The team spirit department is often headed up by coach Sidney Bateman, who can usually be found at the center of the team cheers. She and her husband, Dave Bingaman, who is also a coach, have two daughters on the team. Bateman says she loves the relationships she forms with the kids and seeing them progress and grow.
“I can’t tell you how incredible it feels to have helped build these timid young kids to confident, independent individuals. They go from terrified at races to not being able to get enough,” says Bateman. I’ll do whatever I can to coax them to that starting line because I know that one race—that one challenging and intimidating experience—will benefit them for the rest of their lives.”
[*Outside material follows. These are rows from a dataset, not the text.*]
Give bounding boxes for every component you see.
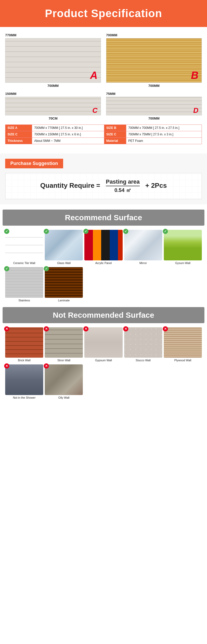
spec-value-a: 700MM x 770MM [ 27.5 in. x 30 in.] [32, 125, 104, 131]
cross-badge-stone: ✕ [44, 326, 49, 331]
surface-item-shower: ✕ Not in the Shower [5, 364, 43, 399]
img-box-b: B [106, 38, 202, 83]
thumb-acrylic [84, 230, 122, 260]
formula-text: Quantity Require = Pasting area 0.54 ㎡ +… [11, 178, 196, 194]
not-recommend-banner: Not Recommended Surface [3, 307, 204, 323]
formula-numerator: Pasting area [106, 178, 140, 186]
label-gysum: Gysum Wall [164, 261, 202, 265]
thumb-brick [5, 327, 43, 358]
surface-item-laminate: ✓ Laminate [45, 267, 83, 302]
size-item-d: 75MM D 700MM [106, 92, 202, 120]
surface-item-stainless: ✓ Stainless [5, 267, 43, 302]
size-label-d: D [193, 107, 198, 114]
recommend-grid: ✓ Ceramic Tile Wall ✓ Glass Wall ✓ Acryl… [3, 230, 204, 265]
size-item-a: 770MM A 700MM [5, 33, 101, 88]
spec-table: SIZE A 700MM x 770MM [ 27.5 in. x 30 in.… [5, 124, 202, 144]
dim-bottom-b: 700MM [106, 84, 202, 88]
spec-label-b: SIZE B [104, 125, 126, 131]
thumb-glass [45, 230, 83, 260]
thumb-shower [5, 364, 43, 395]
size-label-a: A [90, 70, 98, 80]
spec-value-material: PET Foam [126, 138, 202, 144]
page-title: Product Specification [5, 7, 202, 20]
recommend-grid-row2: ✓ Stainless ✓ Laminate [3, 267, 204, 302]
label-gypsum-wall: Gypsum Wall [84, 359, 122, 362]
label-acrylic: Acrylic Panel [84, 261, 122, 265]
check-badge-gysum: ✓ [163, 229, 168, 234]
thumb-stucco [124, 327, 162, 358]
dim-top-d: 75MM [106, 92, 202, 96]
label-glass: Glass Wall [45, 261, 83, 265]
cross-badge-stucco: ✕ [123, 326, 128, 331]
thumb-ceramic [5, 230, 43, 260]
formula-denominator: 0.54 ㎡ [106, 186, 140, 194]
thumb-stone [45, 327, 83, 358]
surface-item-oily: ✕ Oily Wall [45, 364, 83, 399]
thumb-plywood [164, 327, 202, 358]
size-label-c: C [92, 107, 98, 114]
formula-prefix: Quantity Require = [40, 182, 100, 189]
label-stainless: Stainless [5, 299, 43, 302]
dim-top-a: 770MM [5, 33, 101, 37]
page-header: Product Specification [0, 0, 207, 27]
img-box-a: A [5, 38, 101, 83]
surface-item-stucco: ✕ Stucco Wall [124, 327, 162, 362]
surface-item-plywood: ✕ Plywood Wall [164, 327, 202, 362]
surface-item-stone: ✕ Stron Wall [45, 327, 83, 362]
dim-top-c: 150MM [5, 92, 101, 96]
not-recommend-section: Not Recommended Surface ✕ Brick Wall ✕ S… [0, 307, 207, 399]
purchase-section: Purchase Suggestion Quantity Require = P… [0, 154, 207, 204]
check-badge-stainless: ✓ [4, 266, 9, 271]
cross-badge-plywood: ✕ [163, 326, 168, 331]
label-mirror: Mirror [124, 261, 162, 265]
label-plywood: Plywood Wall [164, 359, 202, 362]
spec-value-c2: 700MM x 75MM [ 27.5 in. x 3 in.] [126, 131, 202, 138]
size-item-b: 700MM B 700MM [106, 33, 202, 88]
dim-bottom-d: 700MM [106, 116, 202, 120]
label-oily: Oily Wall [45, 396, 83, 399]
surface-item-ceramic: ✓ Ceramic Tile Wall [5, 230, 43, 265]
label-shower: Not in the Shower [5, 396, 43, 399]
surface-item-gysum: ✓ Gysum Wall [164, 230, 202, 265]
img-box-c: C [5, 97, 101, 115]
formula-suffix: + 2Pcs [145, 182, 167, 189]
thumb-mirror [124, 230, 162, 260]
size-label-b: B [191, 70, 198, 80]
recommend-section: Recommend Surface ✓ Ceramic Tile Wall ✓ … [0, 210, 207, 302]
spec-label-a: SIZE A [5, 125, 32, 131]
label-stone: Stron Wall [45, 359, 83, 362]
surface-item-acrylic: ✓ Acrylic Panel [84, 230, 122, 265]
label-brick: Brick Wall [5, 359, 43, 362]
spec-value-thickness: About 5MM ~ 7MM [32, 138, 104, 144]
thumb-laminate [45, 267, 83, 298]
formula-area: Quantity Require = Pasting area 0.54 ㎡ +… [5, 173, 202, 199]
size-item-c: 150MM C 70CM [5, 92, 101, 120]
label-ceramic: Ceramic Tile Wall [5, 261, 43, 265]
thumb-stainless [5, 267, 43, 298]
check-badge-mirror: ✓ [123, 229, 128, 234]
surface-item-gypsum-wall: ✕ Gypsum Wall [84, 327, 122, 362]
not-recommend-grid: ✕ Brick Wall ✕ Stron Wall ✕ Gypsum Wall … [3, 327, 204, 362]
not-recommend-grid-row2: ✕ Not in the Shower ✕ Oily Wall [3, 364, 204, 399]
dim-bottom-a: 700MM [5, 84, 101, 88]
cross-badge-brick: ✕ [4, 326, 9, 331]
formula-fraction: Pasting area 0.54 ㎡ [106, 178, 140, 194]
thumb-gysum [164, 230, 202, 260]
label-stucco: Stucco Wall [124, 359, 162, 362]
spec-label-c1: SIZE C [5, 131, 32, 138]
spec-value-b: 700MM x 700MM [ 27.5 in. x 27.5 in.] [126, 125, 202, 131]
dim-bottom-c: 70CM [5, 116, 101, 120]
thumb-gypsum-wall [84, 327, 122, 358]
size-images-grid: 770MM A 700MM 700MM B 700MM 150MM C 70CM [5, 33, 202, 120]
surface-item-mirror: ✓ Mirror [124, 230, 162, 265]
spec-label-thickness: Thickness [5, 138, 32, 144]
check-badge-ceramic: ✓ [4, 229, 9, 234]
label-laminate: Laminate [45, 299, 83, 302]
spec-label-c2: SIZE C [104, 131, 126, 138]
specs-section: 770MM A 700MM 700MM B 700MM 150MM C 70CM [0, 27, 207, 149]
recommend-banner: Recommend Surface [3, 210, 204, 226]
surface-item-glass: ✓ Glass Wall [45, 230, 83, 265]
img-box-d: D [106, 97, 202, 115]
surface-item-brick: ✕ Brick Wall [5, 327, 43, 362]
spec-label-material: Material [104, 138, 126, 144]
She says the coaches are constantly evaluating the quality of the program and trying to improve, especially with how quickly it’s growing. “It’s NICA’s philosophy that we want kids to fall in love with the sport and carry it on for a lifetime, and we see that happening every day on the team,” she says.
Cromwell says one of his favorite things is to hear the community feedback he often gets about how polite and helpful the team is out on the local trails. “I’d rather hear about that than about how great a kid did in a race,” he says. “If we’re learning how to be better humans on this team, that’s the most gratifying thing.”